▶ _What the task asks_
From the line with "かたり調査にご注意を！" through the final line, please write out the listing exactly, including both of those lines.

▶ _Listed records_
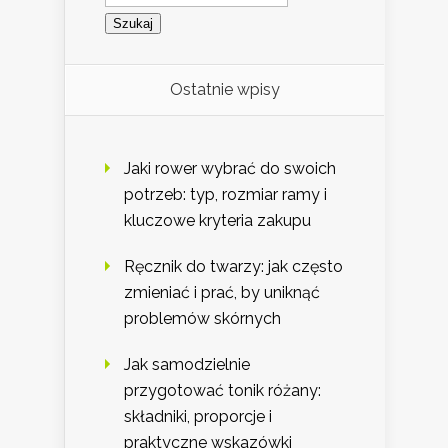
Ostatnie wpisy
Jaki rower wybrać do swoich
potrzeb: typ, rozmiar ramy i
kluczowe kryteria zakupu
Ręcznik do twarzy: jak często
zmieniać i prać, by uniknąć
problemów skórnych
Jak samodzielnie
przygotować tonik różany:
składniki, proporcje i
praktyczne wskazówki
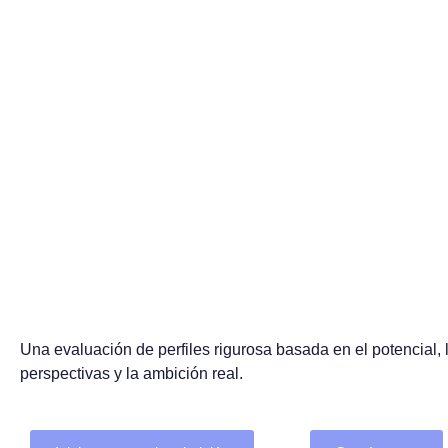
Proceso de
admisión del
Una evaluación de perfiles rigurosa basada en el potencial, 
perspectivas y la ambición real.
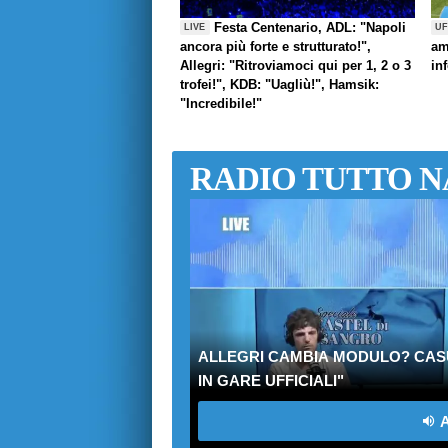
Festa Centenario, ADL: "Napoli
LIVE
UF
ancora più forte e strutturato!",
am
Allegri: "Ritroviamoci qui per 1, 2 o 3
in
trofei!", KDB: "Uagliù!", Hamsik:
"Incredibile!"
RADIO TUTTO N
ALLEGRI CAMBIA MODULO? CASUC
IN GARE UFFICIALI"
A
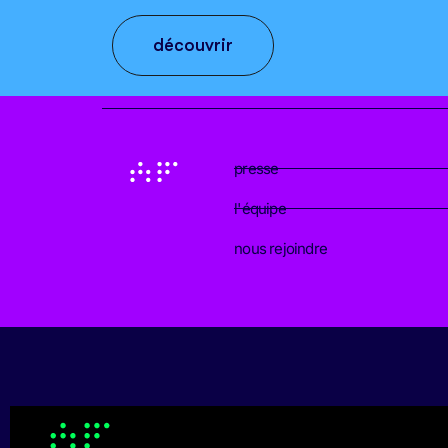
découvrir
presse
l'équipe
nous rejoindre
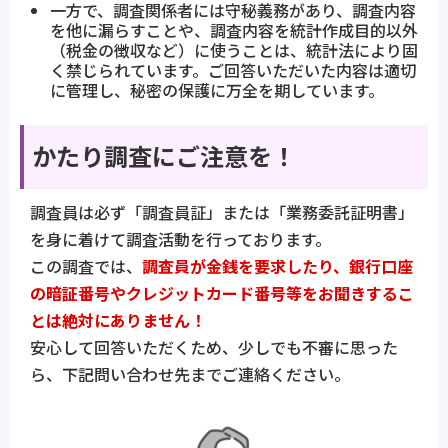
一方で、調査関係者には守秘義務があり、調査内容
を他に漏らすことや、調査内容を統計作成目的以外
（税金の徴収など）に使うことは、統計法により固
く禁じられています。ご回答いただいた内容は適切
に管理し、秘密の保護に万全を期しています。
かたり調査にご注意を！
調査員は必ず「調査員証」または「業務委託証明書」
を身に着けて調査活動を行っております。
この調査では、
調査員が金銭を要求したり、銀行口座
の暗証番号やクレジットカード番号等をお聞きするこ
とは絶対にありません！
安心して回答いただくため、少しでも不審に思った
ら、下記問い合わせ先までご連絡ください。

▶ _Finished task_
かたり調査にご注意を！
調査員は必ず「調査員証」または「業務委託証明書」
を身に着けて調査活動を行っております。
この調査では、
調査員が金銭を要求したり、銀行口座
の暗証番号やクレジットカード番号等をお聞きするこ
とは絶対にありません！
安心して回答いただくため、少しでも不審に思った
ら、下記問い合わせ先までご連絡ください。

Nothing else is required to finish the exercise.